The studio wrote, “Celebrating #Pride with the LGBTQ+ community and their allies this month and every month ????.⁣” All of the characters — which include Sponge, Schwoz Schwartz from Henry Danger, and Korra from the Avatar spin-off show Legend of Korra — are featured in a rainbow color background, further signaling they are, in fact, part of the community.”

One Twitter user asked the question on everyone’s mind of course: “Which hole do u think SpongeBob takes it in?”

And: “Does SpongeBob need to queef out the cummies or does he just absorb it into his body?”

https://twitter.com/freshfaguette/status/1271972164569366528?s=11

 

While this may seem like an obvious corporate ploy to shill lip service to queers during gay pride month, there’s a history here. As far back as 2002 (the character made his debut in 1999) Entertainment Weekly said of Squarepants, “Not only are mature fans buying SpongeBob items in stores in gay neighborhoods in New York and Atlanta, as the Journal reports, but in West Hollywood and San Francisco, too, PlanetOut.com reports. ”They are pretty good sellers especially with young gay kids, and guys in their 30s think it’s hilarious,” Raymond Riddering, the assistant manager of the Don’t Panic store in San Francisco’s Castro District, tells the website. ”I don’t think anyone has bought it because they think he’s gay. He doesn’t have anything on him that screams gay. But the gay population likes him.”

”He’s a sponge; how can he be gay?” Cathy Renna of the Gay and Lesbian Alliance Against Defamation tells PlanetOut, though she adds that she does wonder about. SpongeBob’s tomboyish squirrel friend, Sandy Cheeks. She points out that ”SpongeBob” is a hit among straight adults as well, but she says of gay viewers, ”I think our community has a finely tuned sense of what is fun and campy, and the show is definitely fun and campy.”

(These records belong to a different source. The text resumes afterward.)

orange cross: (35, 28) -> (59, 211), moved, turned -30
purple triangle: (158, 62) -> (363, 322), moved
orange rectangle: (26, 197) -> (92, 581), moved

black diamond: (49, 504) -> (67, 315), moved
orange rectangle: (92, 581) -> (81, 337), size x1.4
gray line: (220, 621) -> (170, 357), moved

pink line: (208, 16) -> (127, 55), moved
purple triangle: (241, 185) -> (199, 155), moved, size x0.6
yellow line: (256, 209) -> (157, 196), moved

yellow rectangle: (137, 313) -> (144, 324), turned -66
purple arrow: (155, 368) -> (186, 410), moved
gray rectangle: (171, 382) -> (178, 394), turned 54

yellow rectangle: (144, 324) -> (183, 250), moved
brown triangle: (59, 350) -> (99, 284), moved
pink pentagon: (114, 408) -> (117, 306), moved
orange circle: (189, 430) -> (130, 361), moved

Series creator Stephen Hillenburg, who tells the Journal he’s not gay, says, ”I always think of [the characters] as being somewhat asexual,” but he says he understands why gay people might respond to his creation. ”I do think that the attitude of the show is about tolerance. Everybody is different, and the show embraces that,” he says. ”No one is shut out.”

If gay fans are reading more into ”SpongeBob” than Hillenburg intends, there’s a reason. As 36-year-old fan Ryan Breneman tells the Journal, ”When you grow up without your own culture, you have to take things from the culture and make them your own.”

Happy Pride Y’all!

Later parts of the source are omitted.